YOUR TASK: Copy the lines below, word for word, from the first through the line containing "Vorträge folgende Aspekte: Andreas Lehnardt". Leave the pictures out.
* * *
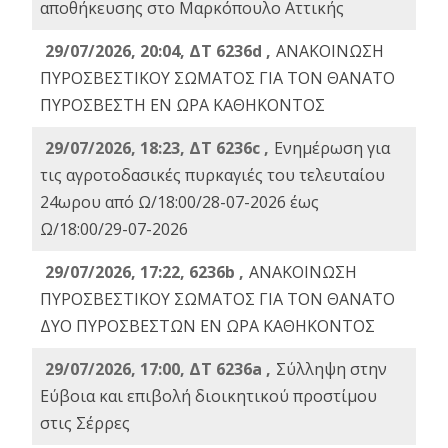
αποθήκευσης στο Μαρκόπουλο Αττικής
29/07/2026, 20:04, ΔΤ 6236d ,
ΑΝΑΚΟΙΝΩΣΗ
ΠΥΡΟΣΒΕΣΤΙΚΟΥ ΣΩΜΑΤΟΣ ΓΙΑ ΤΟΝ ΘΑΝΑΤΟ
ΠΥΡΟΣΒΕΣΤΗ ΕΝ ΩΡΑ ΚΑΘΗΚΟΝΤΟΣ
29/07/2026, 18:23, ΔΤ 6236c ,
Ενημέρωση για
τις αγροτοδασικές πυρκαγιές του τελευταίου
24ωρου από Ω/18:00/28-07-2026 έως
Ω/18:00/29-07-2026
29/07/2026, 17:22, 6236b ,
ΑΝΑΚΟΙΝΩΣΗ
ΠΥΡΟΣΒΕΣΤΙΚΟΥ ΣΩΜΑΤΟΣ ΓΙΑ ΤΟΝ ΘΑΝΑΤΟ
ΔΥΟ ΠΥΡΟΣΒΕΣΤΩΝ ΕΝ ΩΡΑ ΚΑΘΗΚΟΝΤΟΣ
29/07/2026, 17:00, ΔΤ 6236a ,
Σύλληψη στην
Εύβοια και επιβολή διοικητικού προστίμου
στις Σέρρες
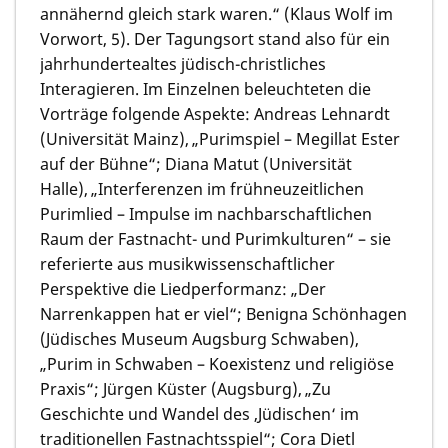
annähernd gleich stark waren.“ (Klaus Wolf im
Vorwort, 5). Der Tagungsort stand also für ein
jahrhundertealtes jüdisch-christliches
Interagieren. Im Einzelnen beleuchteten die
Vorträge folgende Aspekte: Andreas Lehnardt
(Universität Mainz), „Purimspiel – Megillat Ester
auf der Bühne“; Diana Matut (Universität
Halle), „Interferenzen im frühneuzeitlichen
Purimlied – Impulse im nachbarschaftlichen
Raum der Fastnacht- und Purimkulturen“ – sie
referierte aus musikwissenschaftlicher
Perspektive die Liedperformanz: „Der
Narrenkappen hat er viel“; Benigna Schönhagen
(Jüdisches Museum Augsburg Schwaben),
„Purim in Schwaben – Koexistenz und religiöse
Praxis“; Jürgen Küster (Augsburg), „Zu
Geschichte und Wandel des ‚Jüdischen‘ im
traditionellen Fastnachtsspiel“; Cora Dietl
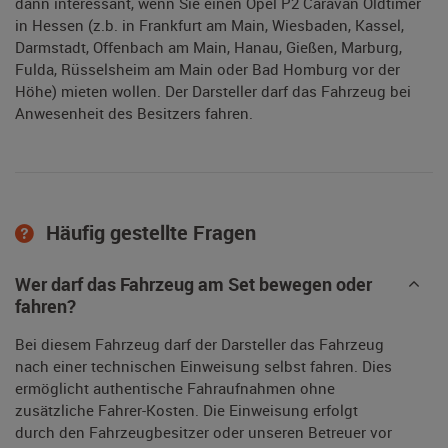
dann interessant, wenn Sie einen Opel P2 Caravan Oldtimer
in Hessen (z.b. in Frankfurt am Main, Wiesbaden, Kassel,
Darmstadt, Offenbach am Main, Hanau, Gießen, Marburg,
Fulda, Rüsselsheim am Main oder Bad Homburg vor der
Höhe) mieten wollen. Der Darsteller darf das Fahrzeug bei
Anwesenheit des Besitzers fahren.
Häufig gestellte Fragen
Wer darf das Fahrzeug am Set bewegen oder
fahren?
Bei diesem Fahrzeug darf der Darsteller das Fahrzeug
nach einer technischen Einweisung selbst fahren. Dies
ermöglicht authentische Fahraufnahmen ohne
zusätzliche Fahrer-Kosten. Die Einweisung erfolgt
durch den Fahrzeugbesitzer oder unseren Betreuer vor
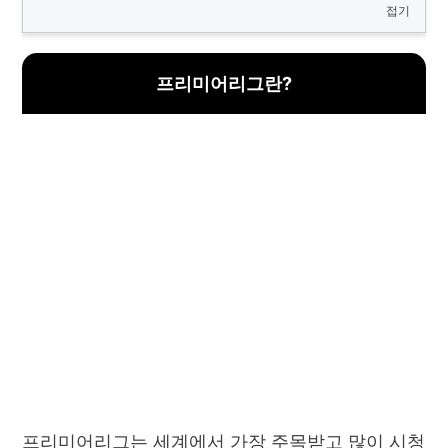
접기
프리미어리그란?
프리미어리그는 세계에서 가장 주목받고 많이 시청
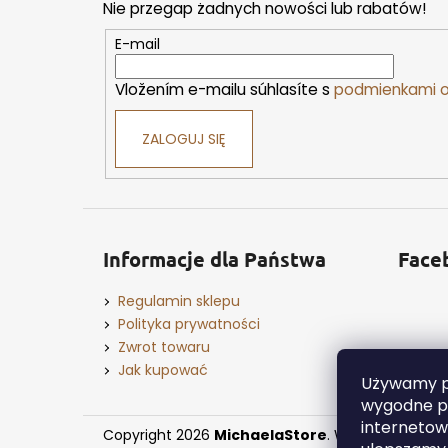
Nie przegap żadnych nowości lub rabatów!
p
k
E-mail
a
Vložením e-mailu súhlasíte s
podmienkami o
ZALOGUJ SIĘ
Informacje dla Państwa
Face
Regulamin sklepu
Polityka prywatności
Zwrot towaru
Jak kupować
Używamy pl
wygodne pr
internetowe
Copyright 2026
MichaelaStore
. Wszystkie praw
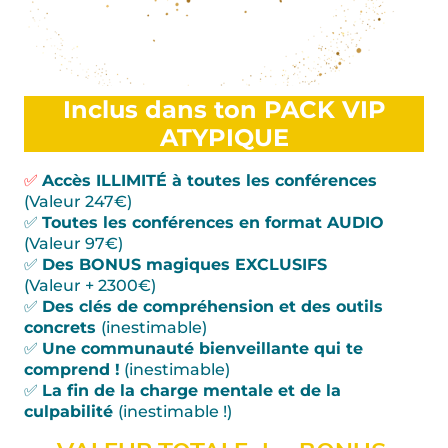
Inclus dans ton PACK VIP
ATYPIQUE
✅
Accès ILLIMITÉ à toutes les conférences
(Valeur 247€)
✅
Toutes les conférences en format AUDIO
(Valeur 97€)
✅
Des BONUS magiques EXCLUSIFS
(Valeur + 2300€)
✅
Des clés de compréhension et des outils
concrets
(inestimable)
✅
Une communauté bienveillante qui te
comprend !
(inestimable)
✅
La fin de la charge mentale et de la
culpabilité
(inestimable !)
* * *
RESPONSE AREA:
αποθήκευσης στο Μαρκόπουλο Αττικής
29/07/2026, 20:04, ΔΤ 6236d ,
ΑΝΑΚΟΙΝΩΣΗ
ΠΥΡΟΣΒΕΣΤΙΚΟΥ ΣΩΜΑΤΟΣ ΓΙΑ ΤΟΝ ΘΑΝΑΤΟ
ΠΥΡΟΣΒΕΣΤΗ ΕΝ ΩΡΑ ΚΑΘΗΚΟΝΤΟΣ
29/07/2026, 18:23, ΔΤ 6236c ,
Ενημέρωση για
τις αγροτοδασικές πυρκαγιές του τελευταίου
24ωρου από Ω/18:00/28-07-2026 έως
Ω/18:00/29-07-2026
29/07/2026, 17:22, 6236b ,
ΑΝΑΚΟΙΝΩΣΗ
ΠΥΡΟΣΒΕΣΤΙΚΟΥ ΣΩΜΑΤΟΣ ΓΙΑ ΤΟΝ ΘΑΝΑΤΟ
ΔΥΟ ΠΥΡΟΣΒΕΣΤΩΝ ΕΝ ΩΡΑ ΚΑΘΗΚΟΝΤΟΣ
29/07/2026, 17:00, ΔΤ 6236a ,
Σύλληψη στην
Εύβοια και επιβολή διοικητικού προστίμου
στις Σέρρες
annähernd gleich stark waren.“ (Klaus Wolf im
Vorwort, 5). Der Tagungsort stand also für ein
jahrhundertealtes jüdisch-christliches
Interagieren. Im Einzelnen beleuchteten die
Vorträge folgende Aspekte: Andreas Lehnardt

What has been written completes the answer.